Cette piété si caractéristique de toutes les couches de la société en Sainte Russie, avait disparu rapidement à partir du 19ème siècle dans l'intelligentsia de la haute société, lorsque Dieu fit se lever dans l'Eglise, dans ce même milieu, un véritable auteur ascétique, l'évêque Ignace Briantchaninov. En lui étaient combinées une éloquence de style rare et une compréhension profonde de la lutte inhérente à la vie chrétienne grâces auxquelles il fut capable d'inspirer beaucoup d'âmes aveuglées par les idées "éclairées" de l'Occident, pour les faire revenir au bercail salvifique de l'Église.
L'évêque Ignace fut un auteur prolifique, le plus connu dans le monde Orthodoxe anglophone pour son travail magistral, l'Arène ( The Arena), dans lequel il instruit avec maestria ceux qui sont dans l'arène du combat spirituel - dont il est lui-même sorti vainqueur avec gloire. [...]
Né dans une famille noble de riches propriétaires fonciers, l'évêque Ignace fut envoyé dans sa jeunesse à l'École Militaire de Saint-Pétersbourg, institution célèbre sous le patronage du Tzar Nicholas Premier. C'était un étudiant brillant, mais son coeur n'était pas à ses études. Seulement quelques années après la remise du diplôme d'ingénieur, il tomba sérieusement malade et se servit de cette excuse pour demander sa libération de l'armée.
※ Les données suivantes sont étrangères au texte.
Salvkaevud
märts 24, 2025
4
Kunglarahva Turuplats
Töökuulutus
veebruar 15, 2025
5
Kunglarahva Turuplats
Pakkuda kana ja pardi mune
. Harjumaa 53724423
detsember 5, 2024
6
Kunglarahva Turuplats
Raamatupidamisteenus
Attiré par la religion dès son jeune âge, il fut alors capable de réaliser son rêve d'enfant de s'engager dans la vie monastique. Il passa quatre ans dans des monastères différents comme novice, en établissant un lien étroit avec le staretz Léonide d'Optina, avant d'être tonsuré dans un petit monastère près de son Vologda natal et il fut ensuite ordonné prêtre.
Il se passa peu de temps, cependant, avant que le Tzar ne se renseignât sur l'officier dont on se souvenait comme d'un cadet doué. En apprenant ce qu'il était devenu, le Tzar lui envoya les instructions suivantes :
"Je vous aime encore; vous êtes endetté envers moi, pour l'éducation que je vous ai donnée et pour mon amour envers vous. Vous n'avez pas voulu me servir dans la position que j'avais destinée pour vous, mais vous avez choisi plutôt de suivre la voie de vos propres désirs; dans ce cas, remboursez-moi votre dette dans cette voie. Je vous donne l'Ermitage de Saint Serge. C'est mon souhait que vous viviez là et le transformiez en un monastère exemplaire pour toute la Russie."
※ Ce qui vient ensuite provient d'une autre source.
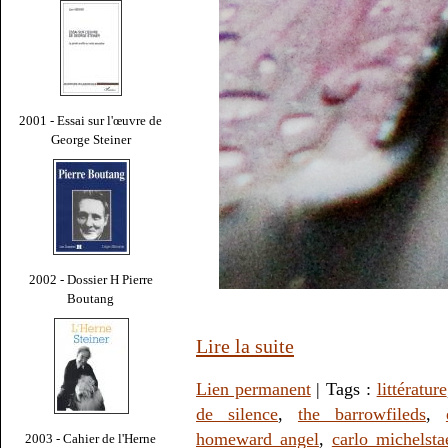
2001 - Essai sur l'œuvre de
George Steiner
2002 - Dossier H Pierre
Boutang
Lire la suite
Lien permanent
| Tags :
littérature
de silence
,
the barrowfileds
,
homeward angel
,
carlo michelsta
2003 - Cahier de l'Herne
La dette au Tsar fut payée intégralement... En assumant la charge de l'Ermitage localisé à la périphérie de Saint-Pétersbourg, le jeune hiéromoine construisit bientôt un monastère avec trois églises, de grands logements et il y eut un grand nombre de moines qui s'y établirent. En 1857, après 24 ans comme higoumène de l'Ermitage Saint Serge, il fut ordonné évêque du Caucase et de la Mer Noire. Seulement quatre ans plus tard cependant, il prit sa retraite et consacra le reste de sa vie à la compilation des textes sur la vie ascétique et à préparer pour la publication différents articles qu'il avait écrits au fil des années. En outre, il entretint une correspondance étendue avec ses enfants spirituels. Il mourut en 1867 dans l'isolement qu'il avait désiré depuis sa jeunesse.
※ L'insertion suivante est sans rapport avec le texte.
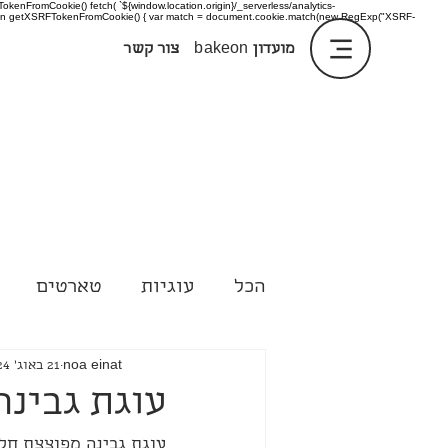
enFromCookie() fetch( `${window.location.origin}/_serverless/analytics-
 function getXSRFTokenFromCookie() { var match = document.cookie.match(new RegExp("XSRF-
מועדון
bakeon
צור קשר
הכל
עוגיות
טארטים
טיפים
noa einat
21 באוג׳ 2024
עוגת גבינה
עוגת גבינה מפוצצת חלבון עם המוצרים של @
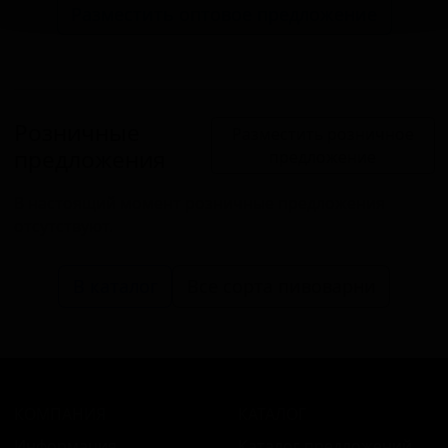
Разместить оптовое предложение
Розничные
Разместить розничное
предложения
предложение
В настоящий момент розничные предложения
отсутствуют.
В каталог
Все сорта пивоварни
КОМПАНИЯ
КАТАЛОГ
Информация
Каталог предложений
Ornement raffiné de monachisme orthodoxe, l'évêque Ignace a enseigné la vie monastique, non seulement dans ses écrits ascétiques et théologiques, mais par sa vie-même qui présente un merveilleux exemple d'abnégation et de lutte avec les péchés, les épreuves et les maladies. Ses nombreux travaux écrits incluent "Expériences de la Vie Ascétique" (5 Volumes) "Patericon", "Une Parole sur la Mort", et bien d'autres œuvres. Le hiérarque l'a admis lui-même : "La source de mes écrits doit être trouvée chez les Pères; ils appartiennent aux Pères de l'Église Orthodoxe..."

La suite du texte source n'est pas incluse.